Le château de Neghir, après la mort de Baudouin, avait été enlevé aux Arméniens, par Altoun-bougha; Léon IV fut encore obligé par un funeste traité de laisser aux Egyptiens toute la rive gauche du fleuve Djahan, se trouvait ce château, la province de Djeguère et même Ayas. Ces souvenirs ne suffisent cependant pas pour nous faire retrouver l'emplacement exact de Neghir dans cette province de Djeguère; je crois pourtant le retrouver dans l'un des deux châteaux ruinés, de Tchardak-kalé et de Freng-kalé, à l'est du bourg Osmanié, vers la source d' Agha-tchay, affluent du Djahan.


[1] Petrus Gradonico, etc. Barono Aythono Domino de Nigrino Capitanis Curie Domini Regis Armenie.
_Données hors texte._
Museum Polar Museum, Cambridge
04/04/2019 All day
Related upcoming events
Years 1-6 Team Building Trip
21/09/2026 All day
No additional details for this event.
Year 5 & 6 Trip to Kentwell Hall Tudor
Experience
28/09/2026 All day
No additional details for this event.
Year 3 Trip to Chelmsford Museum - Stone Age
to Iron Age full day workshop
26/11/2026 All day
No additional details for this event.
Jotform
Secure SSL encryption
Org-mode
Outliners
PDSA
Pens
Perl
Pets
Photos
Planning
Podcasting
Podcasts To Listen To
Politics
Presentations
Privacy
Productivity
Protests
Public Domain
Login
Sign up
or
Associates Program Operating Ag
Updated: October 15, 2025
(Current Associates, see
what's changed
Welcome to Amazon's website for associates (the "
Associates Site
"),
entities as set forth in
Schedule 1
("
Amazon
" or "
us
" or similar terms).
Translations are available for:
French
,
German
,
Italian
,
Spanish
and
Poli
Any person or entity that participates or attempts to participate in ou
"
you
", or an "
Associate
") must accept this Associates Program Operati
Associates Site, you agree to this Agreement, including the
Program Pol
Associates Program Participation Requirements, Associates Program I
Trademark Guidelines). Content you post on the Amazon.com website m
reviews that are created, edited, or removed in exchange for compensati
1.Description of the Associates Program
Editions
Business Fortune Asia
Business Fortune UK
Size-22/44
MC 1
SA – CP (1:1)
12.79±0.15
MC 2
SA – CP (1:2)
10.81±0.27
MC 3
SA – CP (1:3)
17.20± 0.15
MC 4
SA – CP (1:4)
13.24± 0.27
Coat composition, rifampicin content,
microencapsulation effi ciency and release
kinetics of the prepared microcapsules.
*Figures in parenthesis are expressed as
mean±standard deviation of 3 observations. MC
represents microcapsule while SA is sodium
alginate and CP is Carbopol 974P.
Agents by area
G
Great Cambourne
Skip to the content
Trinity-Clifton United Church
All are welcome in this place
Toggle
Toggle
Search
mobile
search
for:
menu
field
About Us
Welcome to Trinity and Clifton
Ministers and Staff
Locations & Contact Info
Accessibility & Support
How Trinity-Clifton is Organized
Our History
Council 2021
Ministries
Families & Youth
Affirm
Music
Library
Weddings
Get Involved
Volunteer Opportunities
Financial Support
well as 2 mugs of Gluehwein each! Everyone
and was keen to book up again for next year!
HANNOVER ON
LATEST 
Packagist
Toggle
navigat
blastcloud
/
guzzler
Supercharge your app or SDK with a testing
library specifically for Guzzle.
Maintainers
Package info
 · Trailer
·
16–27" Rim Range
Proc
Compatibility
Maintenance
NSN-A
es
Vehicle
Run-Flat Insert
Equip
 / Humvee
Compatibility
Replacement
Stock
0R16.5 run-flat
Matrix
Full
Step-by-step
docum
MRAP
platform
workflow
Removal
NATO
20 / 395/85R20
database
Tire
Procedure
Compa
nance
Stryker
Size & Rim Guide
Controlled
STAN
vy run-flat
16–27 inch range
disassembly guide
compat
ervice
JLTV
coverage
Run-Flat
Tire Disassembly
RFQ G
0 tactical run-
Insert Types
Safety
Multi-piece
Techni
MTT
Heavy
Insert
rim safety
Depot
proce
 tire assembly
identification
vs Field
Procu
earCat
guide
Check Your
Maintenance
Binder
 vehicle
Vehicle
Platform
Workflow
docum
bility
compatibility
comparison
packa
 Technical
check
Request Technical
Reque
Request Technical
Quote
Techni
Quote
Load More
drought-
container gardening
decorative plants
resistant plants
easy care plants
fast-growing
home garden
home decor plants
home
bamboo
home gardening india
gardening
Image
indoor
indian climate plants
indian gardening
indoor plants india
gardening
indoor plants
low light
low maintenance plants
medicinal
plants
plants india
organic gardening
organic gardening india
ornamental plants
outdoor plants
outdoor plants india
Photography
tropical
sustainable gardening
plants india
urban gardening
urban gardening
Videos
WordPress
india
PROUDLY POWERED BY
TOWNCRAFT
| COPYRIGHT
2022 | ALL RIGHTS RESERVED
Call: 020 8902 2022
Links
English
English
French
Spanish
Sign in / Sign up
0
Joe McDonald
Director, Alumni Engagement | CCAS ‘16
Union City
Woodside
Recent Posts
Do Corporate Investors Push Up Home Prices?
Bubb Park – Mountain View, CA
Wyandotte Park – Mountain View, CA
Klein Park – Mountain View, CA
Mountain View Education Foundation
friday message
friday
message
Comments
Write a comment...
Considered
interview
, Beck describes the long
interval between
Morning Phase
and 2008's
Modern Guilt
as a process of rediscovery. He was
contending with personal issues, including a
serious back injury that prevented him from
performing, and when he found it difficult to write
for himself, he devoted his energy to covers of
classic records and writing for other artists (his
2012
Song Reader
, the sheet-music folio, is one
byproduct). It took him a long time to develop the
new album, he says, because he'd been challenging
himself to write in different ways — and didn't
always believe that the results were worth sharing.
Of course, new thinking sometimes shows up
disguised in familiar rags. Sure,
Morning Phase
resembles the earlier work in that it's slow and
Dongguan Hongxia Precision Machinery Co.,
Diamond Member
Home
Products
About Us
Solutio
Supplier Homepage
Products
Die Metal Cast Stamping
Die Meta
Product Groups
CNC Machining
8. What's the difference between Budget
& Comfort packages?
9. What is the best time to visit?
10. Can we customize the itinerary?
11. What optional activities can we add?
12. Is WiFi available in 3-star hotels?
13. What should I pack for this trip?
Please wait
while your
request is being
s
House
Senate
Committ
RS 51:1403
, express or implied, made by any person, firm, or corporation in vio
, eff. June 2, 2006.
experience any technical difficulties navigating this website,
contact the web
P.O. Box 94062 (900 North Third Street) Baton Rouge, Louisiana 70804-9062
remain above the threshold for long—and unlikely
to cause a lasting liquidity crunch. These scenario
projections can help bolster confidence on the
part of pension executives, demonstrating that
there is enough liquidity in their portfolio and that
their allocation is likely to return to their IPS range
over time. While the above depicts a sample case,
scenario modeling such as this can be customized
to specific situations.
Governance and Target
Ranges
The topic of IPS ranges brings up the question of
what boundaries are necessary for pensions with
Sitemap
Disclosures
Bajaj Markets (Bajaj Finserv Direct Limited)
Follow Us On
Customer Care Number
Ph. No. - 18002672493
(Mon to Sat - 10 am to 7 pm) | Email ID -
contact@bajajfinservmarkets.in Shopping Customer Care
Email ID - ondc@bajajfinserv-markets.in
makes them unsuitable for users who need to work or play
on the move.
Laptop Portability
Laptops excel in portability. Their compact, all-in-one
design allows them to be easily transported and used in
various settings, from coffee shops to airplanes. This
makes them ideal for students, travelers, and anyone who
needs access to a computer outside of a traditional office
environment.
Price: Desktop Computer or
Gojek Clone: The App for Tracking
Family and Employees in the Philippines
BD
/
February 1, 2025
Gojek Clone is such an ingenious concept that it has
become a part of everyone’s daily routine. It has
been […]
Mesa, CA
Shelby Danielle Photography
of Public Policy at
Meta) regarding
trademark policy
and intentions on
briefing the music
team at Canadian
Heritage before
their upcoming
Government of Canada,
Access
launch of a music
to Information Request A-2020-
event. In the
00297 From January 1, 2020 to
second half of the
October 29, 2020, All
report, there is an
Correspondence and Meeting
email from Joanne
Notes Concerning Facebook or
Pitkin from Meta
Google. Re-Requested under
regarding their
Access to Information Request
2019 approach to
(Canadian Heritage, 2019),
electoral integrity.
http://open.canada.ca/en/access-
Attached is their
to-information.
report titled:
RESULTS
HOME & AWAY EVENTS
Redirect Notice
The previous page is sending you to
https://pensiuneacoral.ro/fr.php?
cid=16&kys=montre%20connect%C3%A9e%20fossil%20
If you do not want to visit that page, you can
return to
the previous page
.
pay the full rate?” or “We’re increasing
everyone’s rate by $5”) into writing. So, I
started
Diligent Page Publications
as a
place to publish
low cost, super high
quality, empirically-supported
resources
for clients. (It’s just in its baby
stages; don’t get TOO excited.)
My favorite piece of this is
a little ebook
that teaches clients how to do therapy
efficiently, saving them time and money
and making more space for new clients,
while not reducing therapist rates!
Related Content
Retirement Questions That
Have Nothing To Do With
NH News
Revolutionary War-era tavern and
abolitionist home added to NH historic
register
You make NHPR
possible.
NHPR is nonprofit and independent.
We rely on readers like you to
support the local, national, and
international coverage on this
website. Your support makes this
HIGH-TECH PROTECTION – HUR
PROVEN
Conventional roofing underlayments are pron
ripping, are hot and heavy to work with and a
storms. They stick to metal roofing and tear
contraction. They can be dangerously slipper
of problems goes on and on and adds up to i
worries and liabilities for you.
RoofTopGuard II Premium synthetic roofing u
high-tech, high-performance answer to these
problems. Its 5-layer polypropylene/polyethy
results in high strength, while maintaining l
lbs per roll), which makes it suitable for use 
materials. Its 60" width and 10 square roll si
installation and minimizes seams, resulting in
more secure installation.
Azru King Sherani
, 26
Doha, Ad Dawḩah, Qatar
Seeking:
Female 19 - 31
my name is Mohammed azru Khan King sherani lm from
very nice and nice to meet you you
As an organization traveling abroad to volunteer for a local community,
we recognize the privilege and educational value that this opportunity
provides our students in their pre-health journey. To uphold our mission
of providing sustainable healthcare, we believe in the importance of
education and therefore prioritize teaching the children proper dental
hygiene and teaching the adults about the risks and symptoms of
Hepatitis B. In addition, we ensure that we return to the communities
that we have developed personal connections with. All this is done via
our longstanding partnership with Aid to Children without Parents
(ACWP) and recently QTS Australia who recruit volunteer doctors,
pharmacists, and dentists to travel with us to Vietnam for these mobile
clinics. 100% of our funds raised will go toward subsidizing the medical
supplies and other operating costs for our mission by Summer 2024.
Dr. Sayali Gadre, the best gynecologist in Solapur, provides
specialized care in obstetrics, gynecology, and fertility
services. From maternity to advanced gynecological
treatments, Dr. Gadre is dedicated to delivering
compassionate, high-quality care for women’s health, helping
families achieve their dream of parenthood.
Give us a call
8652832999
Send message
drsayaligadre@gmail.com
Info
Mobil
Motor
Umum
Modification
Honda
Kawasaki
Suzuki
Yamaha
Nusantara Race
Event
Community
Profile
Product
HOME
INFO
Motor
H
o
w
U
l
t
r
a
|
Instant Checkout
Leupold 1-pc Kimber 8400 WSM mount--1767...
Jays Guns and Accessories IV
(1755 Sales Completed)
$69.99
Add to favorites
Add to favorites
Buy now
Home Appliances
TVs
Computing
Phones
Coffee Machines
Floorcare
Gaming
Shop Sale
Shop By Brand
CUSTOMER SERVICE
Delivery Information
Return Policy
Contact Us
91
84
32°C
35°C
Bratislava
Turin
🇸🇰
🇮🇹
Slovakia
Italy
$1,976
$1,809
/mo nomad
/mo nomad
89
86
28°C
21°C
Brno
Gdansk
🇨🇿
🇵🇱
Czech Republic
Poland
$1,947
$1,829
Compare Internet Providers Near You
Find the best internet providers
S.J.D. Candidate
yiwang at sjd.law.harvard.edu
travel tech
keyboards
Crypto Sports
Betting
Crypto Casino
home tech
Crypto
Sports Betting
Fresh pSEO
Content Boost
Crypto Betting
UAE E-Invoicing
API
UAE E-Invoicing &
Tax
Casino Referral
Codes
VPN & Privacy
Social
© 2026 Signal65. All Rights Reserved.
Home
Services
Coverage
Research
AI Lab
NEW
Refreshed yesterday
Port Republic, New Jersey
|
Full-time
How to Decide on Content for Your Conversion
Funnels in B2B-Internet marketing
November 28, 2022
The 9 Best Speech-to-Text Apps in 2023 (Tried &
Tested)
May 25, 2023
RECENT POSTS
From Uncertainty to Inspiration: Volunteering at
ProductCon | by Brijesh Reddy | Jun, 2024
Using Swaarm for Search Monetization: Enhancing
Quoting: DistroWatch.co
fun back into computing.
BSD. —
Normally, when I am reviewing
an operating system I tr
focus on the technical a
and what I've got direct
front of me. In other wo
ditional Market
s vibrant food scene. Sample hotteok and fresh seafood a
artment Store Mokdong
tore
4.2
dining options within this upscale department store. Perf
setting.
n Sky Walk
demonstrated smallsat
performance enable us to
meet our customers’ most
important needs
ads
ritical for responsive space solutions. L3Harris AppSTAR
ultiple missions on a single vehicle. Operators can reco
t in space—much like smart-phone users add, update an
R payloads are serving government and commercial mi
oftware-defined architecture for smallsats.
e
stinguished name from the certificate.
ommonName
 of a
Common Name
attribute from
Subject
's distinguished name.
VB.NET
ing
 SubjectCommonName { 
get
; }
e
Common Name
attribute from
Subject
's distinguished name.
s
Cum per virum nobilem Nicolaum Mauroceno civem et fidelem nostrum dilectum, quam per alias veridica, relatione dedicimus, quod Vos in nostris nostrorumque virorum agendis, semper Vos benignos et favorabilis prebuistis, de quo Vobis gracias referrimus copiosas et inde nos vestris beneplacitis obligandos sentimus. Verum cum presentialiter virum nobilem Gregorium Delfino ad partes Armenie in nostrorum Venetorum Bajulum transmittamus, Magnitudinem et amicitiam vestram affectuose precamur, quatenus Vobis placeat nostri amoris intuitu, Dominum Bajulum et alios nostros fideles habere favorabiliter commendatos, ut vestris beneplacitis teneamur.

Dat. XIII Mad. VIII Indic.

[2] Mandamus vobis quod Leonem et Baldenynum nuncios Regis Armeni æ, nuper in Anglia ad nos missos, ad partes Transmarinis, cum familia, equis, harnesis, ciphe suis argentiis, ac quinquaginta marcis sterlinorum in porto Dovor transire libere permittatis. R ymer.

[3] Ce sont les suivants: L'aînée Alise, née le 7 février, 1312.

Constantin II, roi, le 17 avril, 1313 + 1363.

Fimie, née le 17 mai, 1326. Sempad, le 25 décembre 1333; «c'était, dit-il, la fête de Noël, un samedi». Suivant l'exemple de son père Baudouin, l'aîné Constantin, (qui, plus tard fut roi), mentionne la naissance de son premier fils, Ochine, le 15 août, 1338, dans le château de Partzerpert que nous avons cité comme propriété de sa famille.